**TASK DETAILS:**
Starting at the line below that contains "该名字在西方文化中常与艺术、创造力相关联，历史上著", print each line through the end of the records exactly as it appears.

**RECORDS SHOWN:**

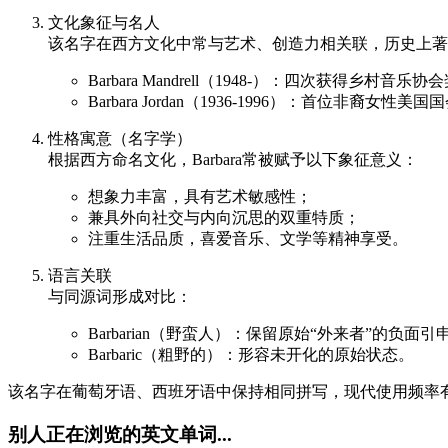
文化象征与名人
该名字在西方文化中常与艺术、创造力相关联，历史上著
Barbara Mandrell（1948-）：四次获得乡村音
Barbara Jordan（1936-1996）：首位非裔女性美
性格寓意（名字学）
根据西方命名文化，Barbara常被赋予以下象征意义：
想象力丰富，具有艺术敏感性；
兼具外向社交与内向沉思的双重特质；
注重生活品质，喜爱音乐、文学等精神享受。
语言关联
与同源词形成对比：
Barbarian（野蛮人）：保留原始“外来者”的负面引
Barbaric（粗野的）：形容未开化的原始状态。
该名字在葡萄牙语、西班牙语中保持相同拼写，现代使用频率
别人正在浏览的英文单词...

**EXERCISE SOLUTION:**
该名字在西方文化中常与艺术、创造力相关联，历史上著
Barbara Mandrell（1948-）：四次获得乡村音
Barbara Jordan（1936-1996）：首位非裔女性美
性格寓意（名字学）
根据西方命名文化，Barbara常被赋予以下象征意义：
想象力丰富，具有艺术敏感性；
兼具外向社交与内向沉思的双重特质；
注重生活品质，喜爱音乐、文学等精神享受。
语言关联
与同源词形成对比：
Barbarian（野蛮人）：保留原始“外来者”的负面引
Barbaric（粗野的）：形容未开化的原始状态。
该名字在葡萄牙语、西班牙语中保持相同拼写，现代使用频率
别人正在浏览的英文单词...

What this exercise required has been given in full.